Дни через три после этого разговора я встретил Ротшильда на бульваре.
– Кстати, – сказал он мне, останавливая меня, – я вчера говорил о вашем деле с Киселевым[189]. Я вам должен сказать, вы меня извините, он очень невыгодного мнения о вас и вряд ли сделает что-нибудь в вашу пользу.
– Вы с ним часто видаетесь?
– Иногда, на вечерах.
– Сделайте одолжение, скажите ему, что вы сегодня виделись со мной и что я самого дурного мнения о нем, но что с тем вместе никак не думаю, чтоб за это было справедливо обокрасть его мать.
Ротшильд расхохотался; он, кажется, с этих пор стал догадываться, что я не prince russe, и уже называл меня бароном; но это, я думаю, он для того поднимал меня, чтоб сделать достойным разговаривать с ним.
На другой день он прислал за мной; я тотчас отправился. Он подал мне неподписанное письмо к Гассеру и прибавил:
– Вот наш проект письма; садитесь, прочтите его внимательно и скажите, довольны ли вы им; если хотите что прибавить или изменить, мы сейчас сделаем. А мне позвольте продолжать мои занятия.

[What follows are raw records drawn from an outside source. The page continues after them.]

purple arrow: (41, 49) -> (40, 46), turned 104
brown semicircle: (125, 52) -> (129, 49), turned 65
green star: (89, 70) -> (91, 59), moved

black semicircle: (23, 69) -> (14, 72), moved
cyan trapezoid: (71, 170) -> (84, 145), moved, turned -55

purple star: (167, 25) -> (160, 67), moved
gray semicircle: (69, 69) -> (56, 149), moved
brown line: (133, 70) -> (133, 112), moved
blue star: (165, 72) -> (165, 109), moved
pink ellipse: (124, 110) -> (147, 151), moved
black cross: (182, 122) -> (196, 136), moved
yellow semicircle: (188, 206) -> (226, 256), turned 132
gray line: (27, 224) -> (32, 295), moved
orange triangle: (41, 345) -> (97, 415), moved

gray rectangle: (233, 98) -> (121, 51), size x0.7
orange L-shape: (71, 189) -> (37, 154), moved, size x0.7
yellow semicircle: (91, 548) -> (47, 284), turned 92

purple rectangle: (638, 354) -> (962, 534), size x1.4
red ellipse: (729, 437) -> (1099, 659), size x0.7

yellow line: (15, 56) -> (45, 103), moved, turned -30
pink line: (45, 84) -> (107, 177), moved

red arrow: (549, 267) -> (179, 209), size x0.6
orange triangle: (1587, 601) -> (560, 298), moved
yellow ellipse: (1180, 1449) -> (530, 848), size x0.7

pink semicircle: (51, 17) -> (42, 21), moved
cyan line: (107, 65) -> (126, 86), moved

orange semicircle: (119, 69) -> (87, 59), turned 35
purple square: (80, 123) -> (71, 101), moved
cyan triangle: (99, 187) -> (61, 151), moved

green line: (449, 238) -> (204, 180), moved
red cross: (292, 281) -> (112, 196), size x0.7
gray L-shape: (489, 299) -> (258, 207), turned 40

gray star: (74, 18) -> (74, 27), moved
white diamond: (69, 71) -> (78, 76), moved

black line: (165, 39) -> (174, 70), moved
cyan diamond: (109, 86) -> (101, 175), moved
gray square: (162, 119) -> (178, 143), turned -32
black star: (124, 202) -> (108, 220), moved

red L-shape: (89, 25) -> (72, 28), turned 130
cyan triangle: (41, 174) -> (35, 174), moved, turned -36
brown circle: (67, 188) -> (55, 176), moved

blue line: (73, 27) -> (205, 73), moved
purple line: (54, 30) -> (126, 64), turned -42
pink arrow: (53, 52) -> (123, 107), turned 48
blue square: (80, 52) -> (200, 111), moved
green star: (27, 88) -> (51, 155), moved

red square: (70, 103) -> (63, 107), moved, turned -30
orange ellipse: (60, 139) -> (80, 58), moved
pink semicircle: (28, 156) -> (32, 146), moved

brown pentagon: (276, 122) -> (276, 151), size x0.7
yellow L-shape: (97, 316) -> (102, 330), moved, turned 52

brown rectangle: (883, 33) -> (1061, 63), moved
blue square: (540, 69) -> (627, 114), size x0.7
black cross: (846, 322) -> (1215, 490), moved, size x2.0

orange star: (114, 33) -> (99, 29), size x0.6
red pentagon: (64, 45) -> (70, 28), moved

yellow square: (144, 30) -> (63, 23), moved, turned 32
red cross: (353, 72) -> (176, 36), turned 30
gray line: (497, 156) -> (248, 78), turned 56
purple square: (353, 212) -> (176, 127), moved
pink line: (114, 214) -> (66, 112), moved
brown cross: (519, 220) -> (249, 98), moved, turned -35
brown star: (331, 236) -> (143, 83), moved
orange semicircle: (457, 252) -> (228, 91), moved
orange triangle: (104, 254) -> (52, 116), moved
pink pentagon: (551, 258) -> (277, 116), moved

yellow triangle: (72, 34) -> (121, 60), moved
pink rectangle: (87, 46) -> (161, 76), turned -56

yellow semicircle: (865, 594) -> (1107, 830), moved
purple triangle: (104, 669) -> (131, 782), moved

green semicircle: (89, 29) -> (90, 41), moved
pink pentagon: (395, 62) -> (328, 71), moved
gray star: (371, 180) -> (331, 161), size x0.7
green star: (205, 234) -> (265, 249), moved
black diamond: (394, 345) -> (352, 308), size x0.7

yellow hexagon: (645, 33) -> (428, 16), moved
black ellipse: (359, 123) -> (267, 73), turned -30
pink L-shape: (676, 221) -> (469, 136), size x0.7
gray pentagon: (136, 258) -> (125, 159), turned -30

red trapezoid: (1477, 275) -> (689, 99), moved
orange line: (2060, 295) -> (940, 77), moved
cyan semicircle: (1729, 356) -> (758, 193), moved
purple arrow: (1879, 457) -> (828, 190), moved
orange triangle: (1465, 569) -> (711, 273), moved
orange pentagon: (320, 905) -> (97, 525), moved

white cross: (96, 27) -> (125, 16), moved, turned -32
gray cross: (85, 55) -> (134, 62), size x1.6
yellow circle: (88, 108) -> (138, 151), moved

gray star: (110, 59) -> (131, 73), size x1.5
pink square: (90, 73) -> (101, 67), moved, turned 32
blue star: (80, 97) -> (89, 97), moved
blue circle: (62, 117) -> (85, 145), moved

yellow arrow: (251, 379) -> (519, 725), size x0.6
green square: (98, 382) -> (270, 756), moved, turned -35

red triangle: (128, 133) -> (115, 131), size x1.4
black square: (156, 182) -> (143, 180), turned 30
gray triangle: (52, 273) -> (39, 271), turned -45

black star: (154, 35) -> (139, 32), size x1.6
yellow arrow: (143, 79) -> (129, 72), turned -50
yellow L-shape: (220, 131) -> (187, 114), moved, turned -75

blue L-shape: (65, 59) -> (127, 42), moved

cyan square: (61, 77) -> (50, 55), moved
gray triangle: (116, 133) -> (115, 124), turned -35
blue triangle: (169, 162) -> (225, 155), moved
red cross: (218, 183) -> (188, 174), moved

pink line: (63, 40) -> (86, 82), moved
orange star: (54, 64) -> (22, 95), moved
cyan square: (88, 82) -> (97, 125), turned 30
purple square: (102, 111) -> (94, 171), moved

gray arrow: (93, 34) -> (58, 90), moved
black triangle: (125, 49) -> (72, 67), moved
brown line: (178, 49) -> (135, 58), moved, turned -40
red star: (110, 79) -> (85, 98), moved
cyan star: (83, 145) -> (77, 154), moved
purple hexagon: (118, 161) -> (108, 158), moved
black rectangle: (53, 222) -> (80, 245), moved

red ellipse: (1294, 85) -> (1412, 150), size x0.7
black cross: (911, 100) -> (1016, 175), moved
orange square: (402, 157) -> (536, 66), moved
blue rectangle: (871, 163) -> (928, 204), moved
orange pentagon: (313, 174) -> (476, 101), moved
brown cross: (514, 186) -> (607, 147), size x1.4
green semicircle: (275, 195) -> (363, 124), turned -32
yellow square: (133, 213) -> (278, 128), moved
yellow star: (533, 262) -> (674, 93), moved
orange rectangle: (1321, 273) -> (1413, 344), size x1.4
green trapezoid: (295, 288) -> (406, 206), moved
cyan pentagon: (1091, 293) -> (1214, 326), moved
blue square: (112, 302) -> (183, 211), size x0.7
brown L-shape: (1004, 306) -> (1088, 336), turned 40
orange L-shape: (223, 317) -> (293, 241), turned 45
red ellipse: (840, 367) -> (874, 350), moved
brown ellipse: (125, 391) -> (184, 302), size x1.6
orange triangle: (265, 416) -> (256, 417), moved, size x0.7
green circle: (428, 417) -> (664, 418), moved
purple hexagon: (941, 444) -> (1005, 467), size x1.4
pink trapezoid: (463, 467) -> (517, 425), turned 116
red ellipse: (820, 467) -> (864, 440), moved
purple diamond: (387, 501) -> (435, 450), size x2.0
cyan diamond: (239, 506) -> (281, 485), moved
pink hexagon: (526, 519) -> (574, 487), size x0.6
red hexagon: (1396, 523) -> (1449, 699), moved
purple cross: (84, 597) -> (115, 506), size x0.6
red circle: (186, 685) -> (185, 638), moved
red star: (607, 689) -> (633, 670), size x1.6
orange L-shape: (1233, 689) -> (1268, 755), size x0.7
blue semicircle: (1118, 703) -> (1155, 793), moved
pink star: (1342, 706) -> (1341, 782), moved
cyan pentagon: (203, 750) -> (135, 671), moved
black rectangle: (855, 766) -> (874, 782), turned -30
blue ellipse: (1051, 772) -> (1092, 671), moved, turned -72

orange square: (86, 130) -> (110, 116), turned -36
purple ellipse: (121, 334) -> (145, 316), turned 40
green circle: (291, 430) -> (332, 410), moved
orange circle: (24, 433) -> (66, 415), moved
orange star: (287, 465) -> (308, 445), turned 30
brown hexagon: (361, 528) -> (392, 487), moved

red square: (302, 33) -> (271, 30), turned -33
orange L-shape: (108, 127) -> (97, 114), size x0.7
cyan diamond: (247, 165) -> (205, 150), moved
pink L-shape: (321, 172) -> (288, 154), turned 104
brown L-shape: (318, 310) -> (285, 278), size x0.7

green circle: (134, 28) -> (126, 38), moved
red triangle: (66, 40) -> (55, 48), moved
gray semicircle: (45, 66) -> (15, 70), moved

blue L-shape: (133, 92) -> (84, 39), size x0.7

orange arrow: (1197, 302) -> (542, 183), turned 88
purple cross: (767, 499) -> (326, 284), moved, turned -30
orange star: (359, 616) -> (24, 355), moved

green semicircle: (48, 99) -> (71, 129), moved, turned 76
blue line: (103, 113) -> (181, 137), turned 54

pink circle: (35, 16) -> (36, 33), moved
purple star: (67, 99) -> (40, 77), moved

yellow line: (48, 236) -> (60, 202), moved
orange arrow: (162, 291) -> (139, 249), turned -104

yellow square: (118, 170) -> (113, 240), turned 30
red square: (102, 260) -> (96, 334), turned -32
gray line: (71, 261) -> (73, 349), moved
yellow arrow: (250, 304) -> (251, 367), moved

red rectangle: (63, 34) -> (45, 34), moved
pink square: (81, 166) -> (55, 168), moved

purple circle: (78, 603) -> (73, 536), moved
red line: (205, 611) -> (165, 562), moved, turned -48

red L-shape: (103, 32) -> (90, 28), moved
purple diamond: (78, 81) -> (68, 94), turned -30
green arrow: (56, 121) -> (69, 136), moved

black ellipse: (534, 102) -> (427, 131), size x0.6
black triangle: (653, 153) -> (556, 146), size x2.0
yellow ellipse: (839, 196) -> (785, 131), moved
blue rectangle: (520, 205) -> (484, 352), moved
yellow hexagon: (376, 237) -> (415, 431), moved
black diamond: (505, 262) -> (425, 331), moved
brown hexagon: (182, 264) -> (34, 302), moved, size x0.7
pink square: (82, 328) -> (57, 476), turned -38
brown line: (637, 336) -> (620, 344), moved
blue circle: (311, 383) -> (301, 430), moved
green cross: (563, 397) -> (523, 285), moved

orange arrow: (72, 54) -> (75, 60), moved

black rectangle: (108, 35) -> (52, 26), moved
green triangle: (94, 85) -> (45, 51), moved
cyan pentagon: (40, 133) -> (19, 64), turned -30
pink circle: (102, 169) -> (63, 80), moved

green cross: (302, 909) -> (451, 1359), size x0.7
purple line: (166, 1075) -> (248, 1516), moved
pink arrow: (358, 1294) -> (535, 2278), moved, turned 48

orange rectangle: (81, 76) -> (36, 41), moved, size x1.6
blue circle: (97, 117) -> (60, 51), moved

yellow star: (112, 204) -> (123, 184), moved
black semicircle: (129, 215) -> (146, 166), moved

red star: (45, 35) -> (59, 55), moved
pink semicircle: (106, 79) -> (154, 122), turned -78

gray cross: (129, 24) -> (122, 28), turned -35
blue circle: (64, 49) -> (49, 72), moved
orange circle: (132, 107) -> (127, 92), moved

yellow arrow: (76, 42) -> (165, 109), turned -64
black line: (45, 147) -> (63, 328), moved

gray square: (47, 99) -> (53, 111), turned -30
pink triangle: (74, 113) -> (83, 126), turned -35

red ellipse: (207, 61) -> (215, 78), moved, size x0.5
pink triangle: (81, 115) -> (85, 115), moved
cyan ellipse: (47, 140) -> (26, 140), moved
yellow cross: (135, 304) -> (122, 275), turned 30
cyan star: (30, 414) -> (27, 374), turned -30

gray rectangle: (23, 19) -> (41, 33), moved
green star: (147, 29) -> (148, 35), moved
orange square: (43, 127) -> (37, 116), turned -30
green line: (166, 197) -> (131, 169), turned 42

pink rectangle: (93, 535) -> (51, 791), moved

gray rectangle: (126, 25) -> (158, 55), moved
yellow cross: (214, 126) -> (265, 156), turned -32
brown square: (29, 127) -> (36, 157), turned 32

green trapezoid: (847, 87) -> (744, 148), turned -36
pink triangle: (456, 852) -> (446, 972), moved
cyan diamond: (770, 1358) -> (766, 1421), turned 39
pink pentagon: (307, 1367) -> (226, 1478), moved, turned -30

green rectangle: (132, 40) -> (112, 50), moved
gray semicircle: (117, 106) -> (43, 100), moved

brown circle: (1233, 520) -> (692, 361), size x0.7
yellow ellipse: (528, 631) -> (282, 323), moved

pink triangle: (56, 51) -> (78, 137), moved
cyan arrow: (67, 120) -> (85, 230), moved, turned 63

Сначала я осмотрелся. Каждую минуту отворялась небольшая дверь и входил один биржевой агент за другим, громко говоря цифру; Ротшильд, продолжая читать, бормотал, не подымая глаз: «да, – нет, – хорошо, – пожалуй, – довольно», и цифра уходила. В комнате были разные господа, рядовые капиталисты, члены Народного собрания, два-три истощенных туриста с молодыми усами на старых щеках – эти вечные лица, пьющие на водах вино, представляющиеся ко дворам, слабые и лимфатические отпрыски, которыми иссякают аристократические роды и которые туда же, суются от карточной игры к биржевой. Все они говорили между собой вполголоса. Царь иудейский сидел спокойно за своим столом, смотрел бумаги, писал что-то на них, верно, все миллионы или по крайней мере сотни тысяч.
– Ну, что, – сказал он, обращаясь ко мне, – довольны?
– Совершенно, – отвечал я.
Письмо было превосходно: резко настойчиво, как следует, когда власть говорит с властью. Он писал Гассеру, чтоб тот немедленно требовал аудиенции у Нессельроде и у министра финансов, чтоб он им сказал, что Ротшильд знать не хочет, кому принадлежали билеты, что он их купил и требует уплаты или ясного законного изложения, почему уплата остановлена; что, в случае отказа, он подвергнет дело обсуждению юрисконсультов и советует очень подумать о последствиях отказа, особенно странного в то время, когда русское правительство хлопочет заключить через него новый заем. Ротшильд заключал тем, что, в случае дальнейших проволочек, он должен будет дать гласность этому делу через журналы, для предупреждения других капиталистов. Письмо это он рекомендовал Гассеру показать Нессельроду.
– Очень рад… но, – сказал он, держа перо в руке и с каким-то простодушием глядя прямо мне в глаза, – но, любезный барон, неужели вы думаете, что я подпишу это письмо, которое au bout du compte[190] может меня поссорить с Россией, – за полпроцента комиссии?
Я молчал.
– Во-первых, – продолжал он, – у Гассера будут расходы, у вас даром ничего не делают, – это, разумеется, должно пасть на ваш счет; сверх того… сколько предлагаете вы?
– Мне кажется, – сказал я, – что вам бы следовало предложить, а мне согласиться.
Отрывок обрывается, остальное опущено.